Mahomet fought an almost ceaseless series of campaigns in Europe and Asia. To chronicle them would be tedious, but without doing so it is difficult to give a sufficient impression of Ottoman military power at this period. In Asia the emperor of Trebizond, another beneficiary of Byzantine decay, was overthrown, as were a large number of Anatolian rebels and Persian challengers. To the north, naval and military campaigns made of the Black Sea a Turkish lake, with disastrous consequences for western European traders. Mahomet’s onslaught on Europe was checked in 1456 by the heroic relief of Belgrade by Hunyadi and the crusaders of the friar Capistrano. Belgrade was to defy the Turks again, but by 1459 Mahomet had regained all Serbia and within three years of this he held Athens and the Morea. To his conquests in mainland Greece he soon added Mytilene (Lesbos) and various other islands, though the Venetians were able to retain Euboea, with its strategic trading post, Negroponte, till 1470. By that date Bosnia had fallen and resistance in Albania almost come to an end with the death of Scanderbeg (1468). From Bosnia marauding Ottoman irregulars launched annual raids as far to the north-west as Styria and Carinthia, and in 1477 a force pressed so far into Italy that the fires caused by its depredations could be seen from Venice. Three years later the Ottomans attacked southern Italy, captured Otranto, massacred every male in the city, and held it for over 12 months.
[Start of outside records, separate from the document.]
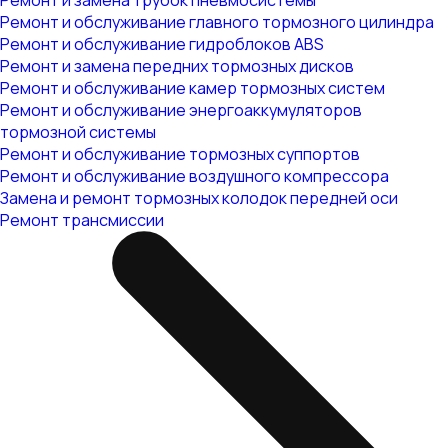
Ремонт и замена трубок пневмосистемы
Ремонт и обслуживание главного тормозного цилиндра
Ремонт и обслуживание гидроблоков ABS
Ремонт и замена передних тормозных дисков
Ремонт и обслуживание камер тормозных систем
Ремонт и обслуживание энергоаккумуляторов
тормозной системы
Ремонт и обслуживание тормозных суппортов
Ремонт и обслуживание воздушного компрессора
Замена и ремонт тормозных колодок передней оси
Ремонт трансмиссии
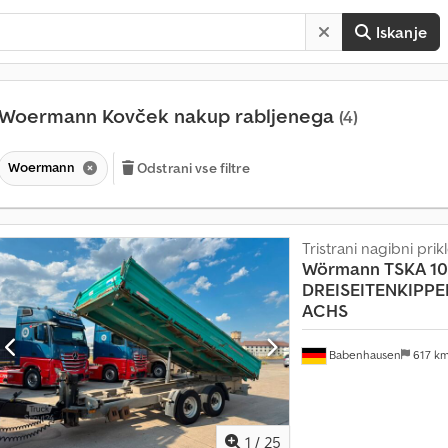
Iskanje
Woermann Kovček nakup rabljenega
(4)
Woermann
Odstrani vse filtre
Tristrani nagibni prik
Wörmann
TSKA 10
DREISEITENKIPPER
ACHS
Babenhausen
617 k
1
/
25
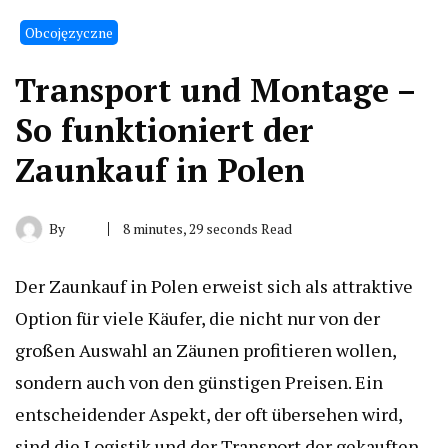
Obcojęzyczne
Transport und Montage –
So funktioniert der
Zaunkauf in Polen
By
8 minutes, 29 seconds Read
Der Zaunkauf in Polen erweist sich als attraktive
Option für viele Käufer, die nicht nur von der
großen Auswahl an Zäunen profitieren wollen,
sondern auch von den günstigen Preisen. Ein
entscheidender Aspekt, der oft übersehen wird,
sind die Logistik und der Transport der gekauften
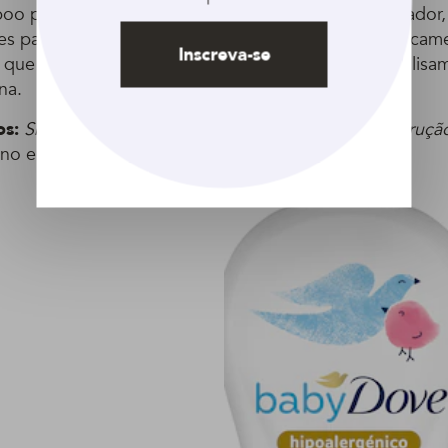
o para cabelos alisados, assim como o condicionador,
es para repor a nutrição dos cabelos tratados quimicam
Inscreva-se
os que reconstroem a fibra e prolongam o efeito do alis
ina.
os:
Shampoo e
Condicionador TRESemmé Reconstrução
eno e aminoácidos.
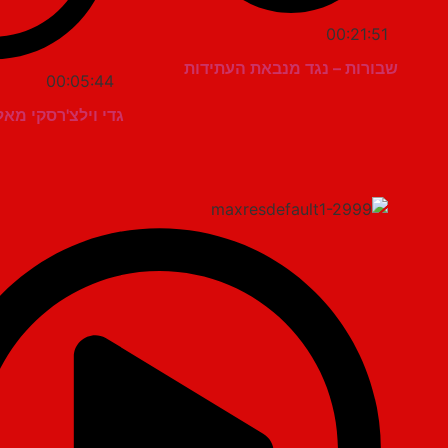
00:21:51
שבורות – נגד מנבאת העתידות
00:05:44
גדי וילצ'רסקי מא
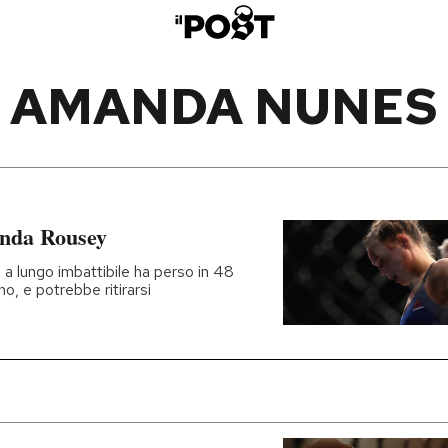
AMANDA NUNES
onda Rousey
 a lungo imbattibile ha perso in 48
no, e potrebbe ritirarsi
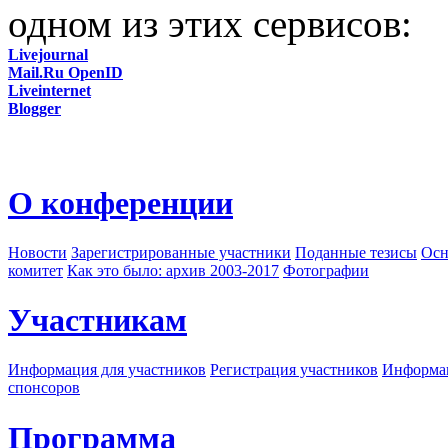
одном из этих сервисов:
Livejournal
Mail.Ru OpenID
Liveinternet
Blogger
О конференции
Новости
Зарегистрированные участники
Поданные тезисы
Осн
комитет
Как это было: архив 2003-2017
Фотографии
Участникам
Информация для участников
Регистрация участников
Информац
спонсоров
Программа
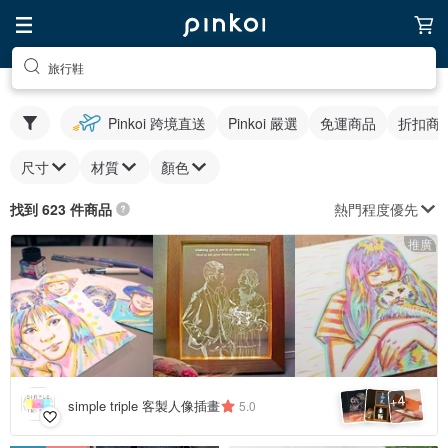
旅行鞋
Pinkoi 跨境直送
Pinkoi 嚴選
免運商品
折扣商
尺寸
材質
顏色
熱門程度優先
找到 623 件商品
推廣
4
+
simple triple 客製人像插畫
5.0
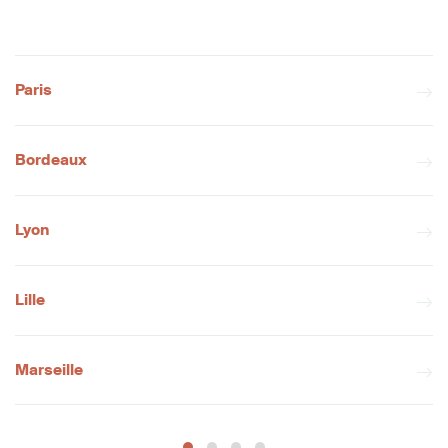
Paris
Bordeaux
Lyon
Lille
Marseille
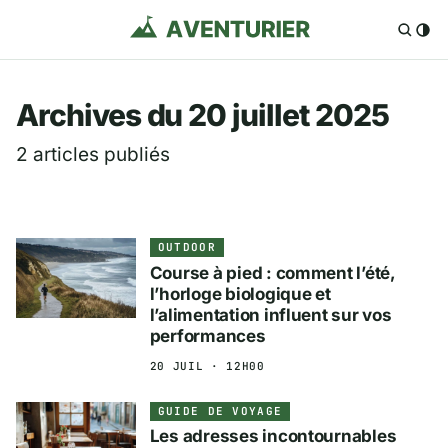
Aventurier.fr — Voya
Archives du 20 juillet 2025
2 articles publiés
OUTDOOR
Course à pied : comment l’été,
l’horloge biologique et
l’alimentation influent sur vos
performances
20 JUIL · 12H00
GUIDE DE VOYAGE
Les adresses incontournables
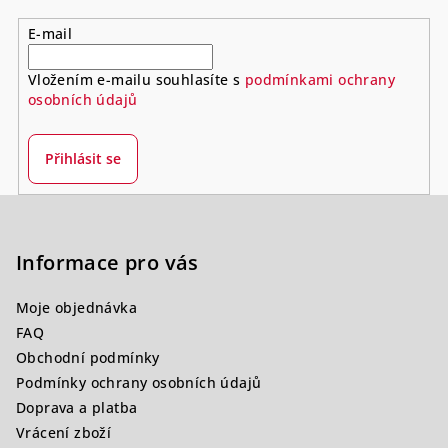
E-mail
Vložením e-mailu souhlasíte s
podmínkami ochrany
osobních údajů
Přihlásit se
Z
á
p
Informace pro vás
a
Moje objednávka
t
FAQ
í
Obchodní podmínky
Podmínky ochrany osobních údajů
Doprava a platba
Vrácení zboží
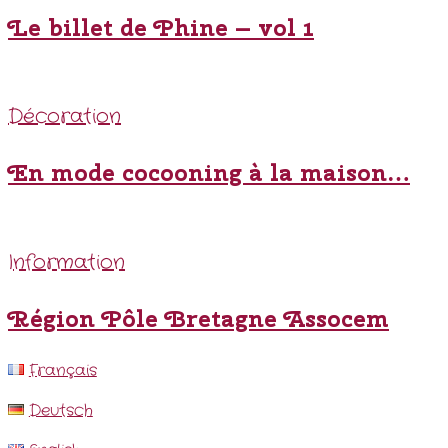
Le billet de Phine – vol 1
Décoration
En mode cocooning à la maison…
Information
Région Pôle Bretagne Assocem
Français
Deutsch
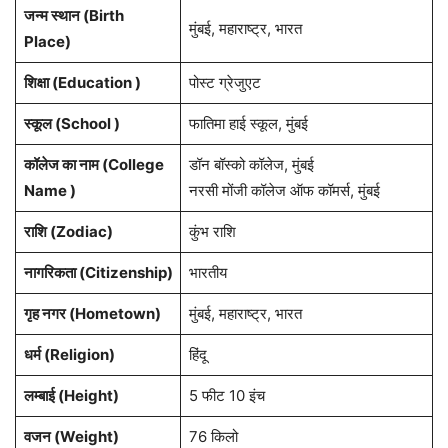
जन्म स्थान (
Birth
मुंबई, महाराष्ट्र, भारत
Place
)
शिक्षा (Education )
पोस्ट ग्रेजुएट
स्कूल (School )
फातिमा हाई स्कूल, मुंबई
कॉलेज का नाम (College
डॉन बॉस्को कॉलेज, मुंबई
Name )
नरसी मोंजी कॉलेज ऑफ कॉमर्स, मुंबई
राशि
(Zodiac)
कुंभ राशि
नागरिकता
(Citizenship)
भारतीय
गृह नगर
(Hometown)
मुंबई, महाराष्ट्र, भारत
धर्म (
Religion
)
हिंदू
लम्बाई (Height)
5 फीट 10 इंच
वजन (Weight)
76 किलो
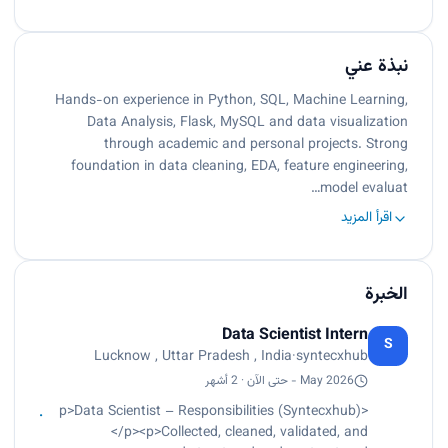
نبذة عني
Hands-on experience in Python, SQL, Machine Learning,
Data Analysis, Flask, MySQL and data visualization
through academic and personal projects. Strong
foundation in data cleaning, EDA, feature engineering,
model evaluat…
اقرأ المزيد
الخبرة
Data Scientist Intern
S
Lucknow , Uttar Pradesh , India
·
syntecxhub
May 2026 - حتى الآن · 2 أشهر
<p>Data Scientist – Responsibilities (Syntecxhub)
</p><p>Collected, cleaned, validated, and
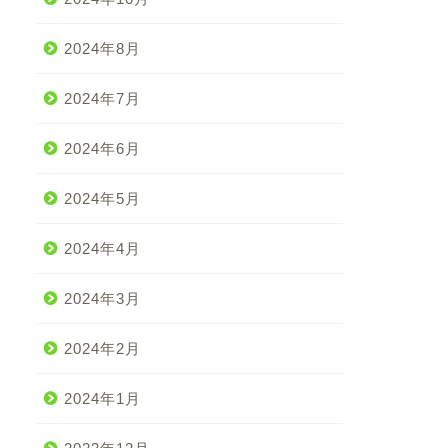
2024年8月
2024年7月
2024年6月
2024年5月
2024年4月
2024年3月
2024年2月
2024年1月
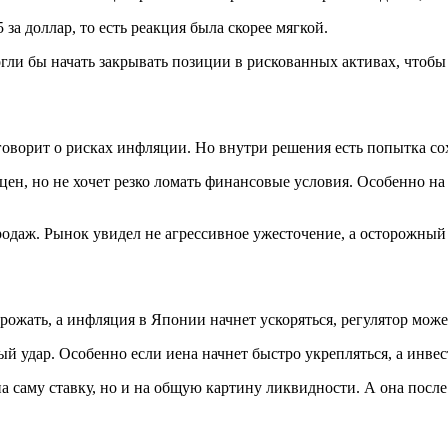
за доллар, то есть реакция была скорее мягкой.
гли бы начать закрывать позиции в рискованных активах, чтобы
 говорит о рисках инфляции. Но внутри решения есть попытка со
цен, но не хочет резко ломать финансовые условия. Особенно на
одаж. Рынок увидел не агрессивное ужесточение, а осторожный 
рожать, а инфляция в Японии начнет ускоряться, регулятор може
й удар. Особенно если иена начнет быстро укрепляться, а инвес
а саму ставку, но и на общую картину ликвидности. А она после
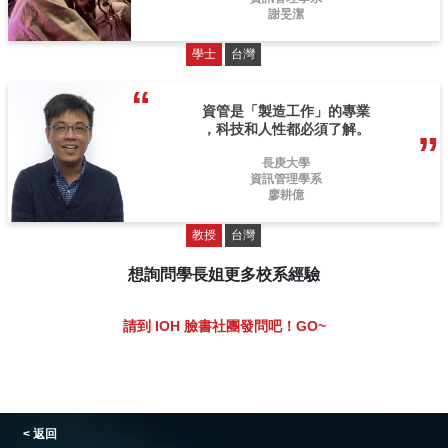
謝旻潔
學士
台灣
資管是「製造工作」的專業
，科技和人性都必須了解。
長庚大學
資訊管理學系
廖耕億
教授
台灣
想詢問學長姐更多校系經驗
請到 IOH 臉書社團發問吧！GO~
< 返回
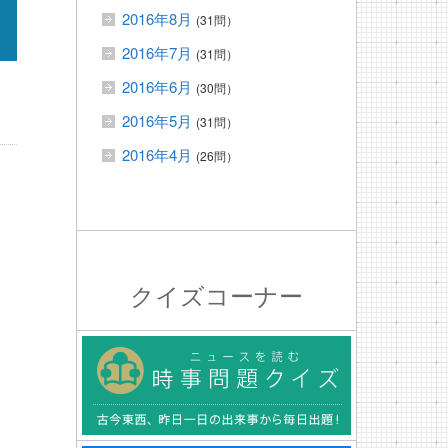
2016年8月
(31問）
2016年7月
(31問）
2016年6月
(30問）
2016年5月
(31問）
2016年4月
(26問）
クイズコーナー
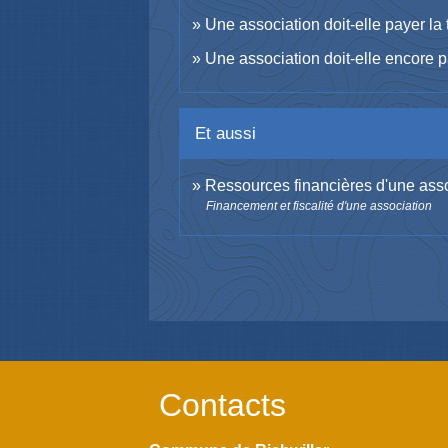
Une association doit-elle payer la 
Une association doit-elle encore p
Et aussi
Ressources financières d'une ass
Financement et fiscalité d'une association
Contacts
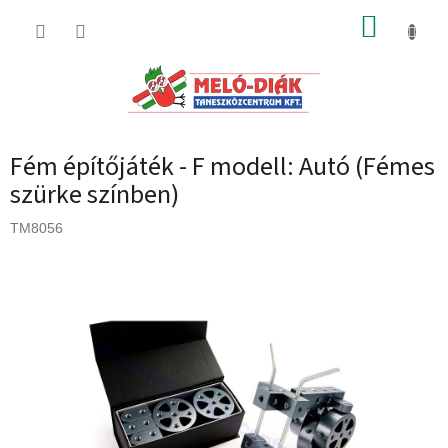
Ugrás
KOSÁR
a
fő
tartalomhoz
Fém építőjáték - F modell: Autó (Fémes
szürke színben)
TM8056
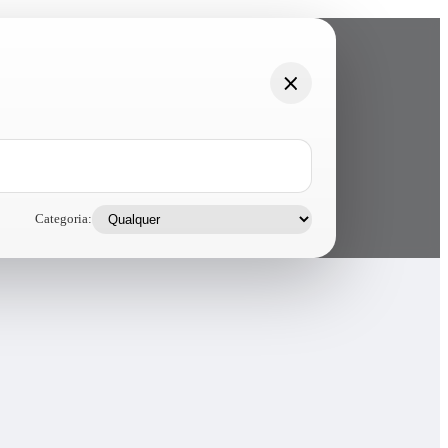
Categoria:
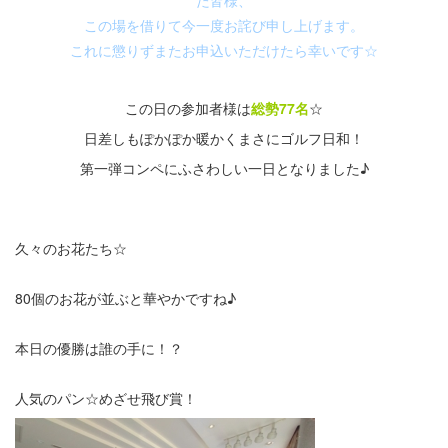
た皆様、
この場を借りて今一度お詫び申し上げます。
これに懲りずまたお申込いただけたら幸いです☆
・
この日の参加者様は
総勢77名
☆
日差しもぽかぽか暖かくまさにゴルフ日和！
第一弾コンペにふさわしい一日となりました♪
・
久々のお花たち☆
80個のお花が並ぶと華やかですね♪
本日の優勝は誰の手に！？
人気のパン☆めざせ飛び賞！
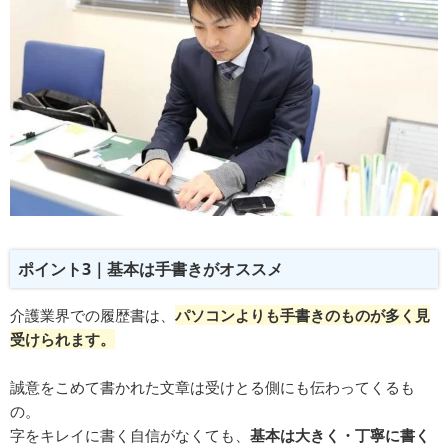
ポイント3｜基本は手書きがオススメ
介護業界での履歴書は、
パソコンよりも手書きのものが多く見
受けられます。
誠意をこめて書かれた文章は受けとる側にも伝わってくるも
の。
字をキレイに書く自信がなくても、
基本は大きく・丁寧に書く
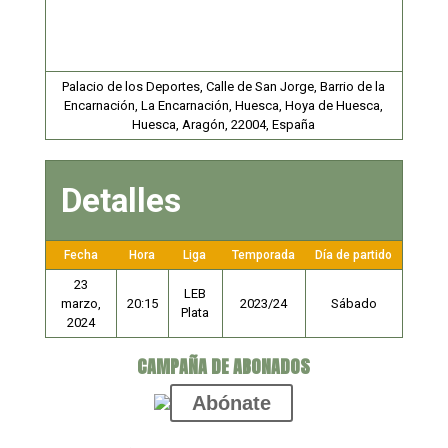
Palacio de los Deportes, Calle de San Jorge, Barrio de la
Encarnación, La Encarnación, Huesca, Hoya de Huesca,
Huesca, Aragón, 22004, España
Detalles
Fecha
Hora
Liga
Temporada
Día de partido
23
LEB
marzo,
20:15
2023/24
Sábado
Plata
2024
CAMPAÑA DE ABONADOS
Abónate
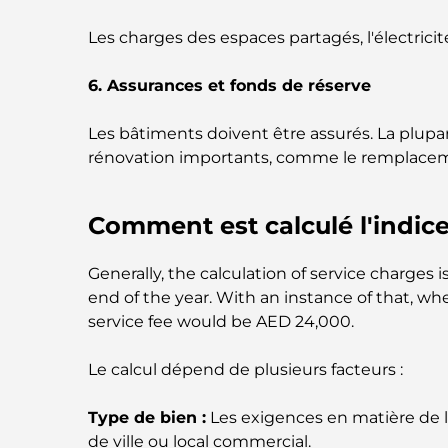
Les charges des espaces partagés, l'électricité
6. Assurances et fonds de réserve
Les bâtiments doivent être assurés. La plupa
rénovation importants, comme le remplacemen
Comment est calculé l'indice
Generally, the calculation of service charges
end of the year. With an instance of that, wh
service fee would be AED 24,000.
Le calcul dépend de plusieurs facteurs :
Type de bien :
Les exigences en matière de 
de ville ou local commercial.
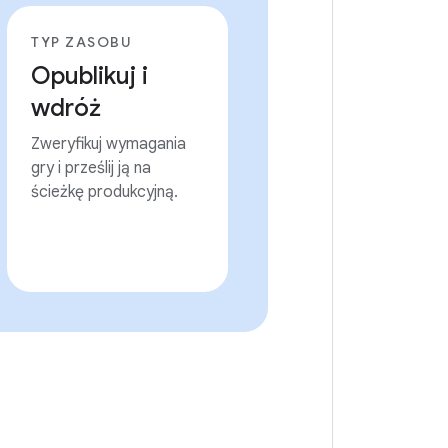
TYP ZASOBU
Opublikuj i
wdróż
Zweryfikuj wymagania
gry i prześlij ją na
ścieżkę produkcyjną.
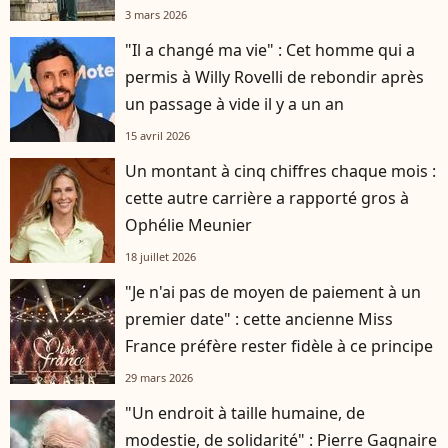
3 mars 2026
"Il a changé ma vie" : Cet homme qui a
permis à Willy Rovelli de rebondir après
un passage à vide il y a un an
15 avril 2026
Un montant à cinq chiffres chaque mois :
cette autre carrière a rapporté gros à
Ophélie Meunier
18 juillet 2026
"Je n'ai pas de moyen de paiement à un
premier date" : cette ancienne Miss
France préfère rester fidèle à ce principe
29 mars 2026
"Un endroit à taille humaine, de
modestie, de solidarité" : Pierre Gagnaire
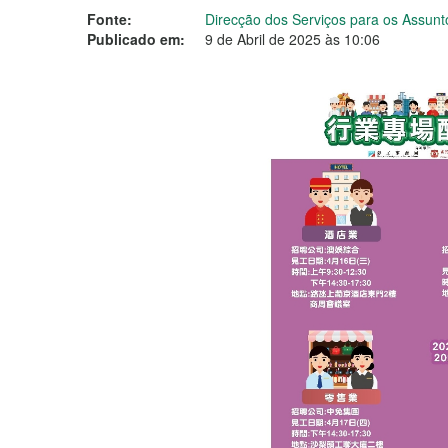
Fonte:
Direcção dos Serviços para os Assunt
Publicado em:
9 de Abril de 2025 às 10:06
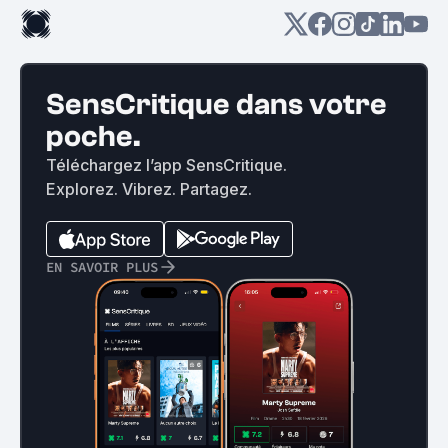
SensCritique dans votre
poche.
Téléchargez l’app SensCritique.
Explorez. Vibrez. Partagez.
EN SAVOIR PLUS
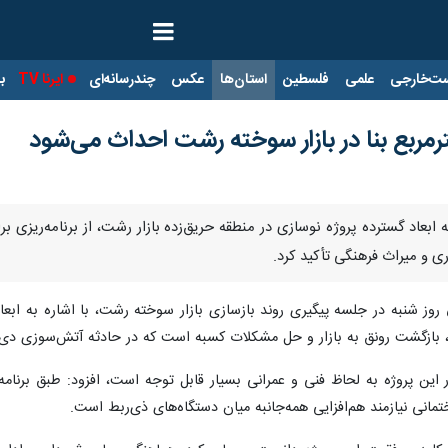
ت‌خارجی
علمی
فلسطین
استان‌ها
عکس
چندرسانه‌ای
ایرنا TV
با
ی و میراث فرهنگی تأکید کرد.
روز شنبه در جلسه پیگیری روند بازسازی بازار سوخته رشت، با اشاره به ابع
 بازگشت رونق به بازار و حل مشکلات کسبه است که در حادثه آتش‌سوزی دی 
نی نیازمند هم‌افزایی همه‌جانبه میان دستگاه‌های ذی‌ربط است. ‌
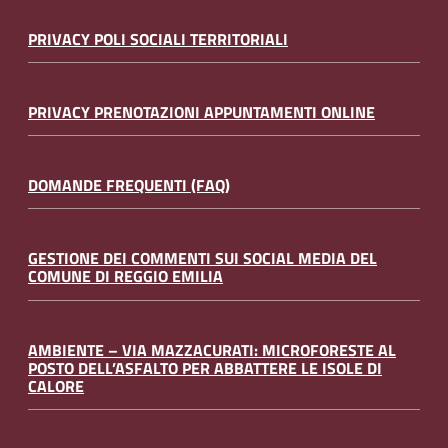
PRIVACY POLI SOCIALI TERRITORIALI
PRIVACY PRENOTAZIONI APPUNTAMENTI ONLINE
DOMANDE FREQUENTI (FAQ)
GESTIONE DEI COMMENTI SUI SOCIAL MEDIA DEL
COMUNE DI REGGIO EMILIA
AMBIENTE – VIA MAZZACURATI: MICROFORESTE AL
POSTO DELL’ASFALTO PER ABBATTERE LE ISOLE DI
CALORE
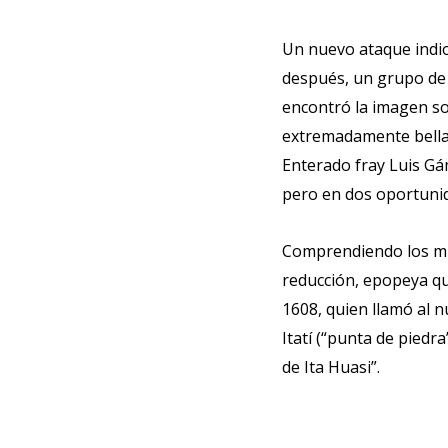
Un nuevo ataque indio
después, un grupo de 
encontró la imagen so
extremadamente bella
Enterado fray Luis Gá
pero en dos oportunid
Comprendiendo los mis
reducción, epopeya qu
1608, quien llamó al 
Itatí (“punta de piedra
de Ita Huasi”.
When Mahomet died in 1481, at the age of 49, Ottoman strength was still checked in the Balkans by the resistance of Belgrade and in the Mediterranean by that of Rhodes. The growth of Turkish sea-power under Selim I (1512–20) made possible the conquest of Syria and Egypt. Only under Suleiman II (1520 – 66) was the advance into Europe resumed, while Charles V warred with Francis I of France. Then the king of Bohemia and Hungary was killed in the decisive battle at Mohács (1526) and, with the acquisition of Hungary, the Ottoman Empire became a greater power in Europe than its Byzantine predecessor had been, even in its heyday before the First Crusade. Not only had the territorial problems set by Byzantine decline been settled for centuries, but the western European states had to reckon with a mighty neighbour whose weight was to count for much in the balance of power diplomacy of the ‘early modern’ period. By splitting Christian Europe, the Reformation served to make the domination of the Turks yet more secure. The crusading ideal lived on strongly in the ideas of the Counter-Reformation, but even the naval victory of Lepanto (1571) failed to check the Ottoman advance: a century after this the Turks captured Crete and besieged Vienna. The replacement of a stricken Christian empire by an aggressive Islamic autocracy was certainly the greatest change in the map of Europe between the thirteenth century and the early years of the sixteenth.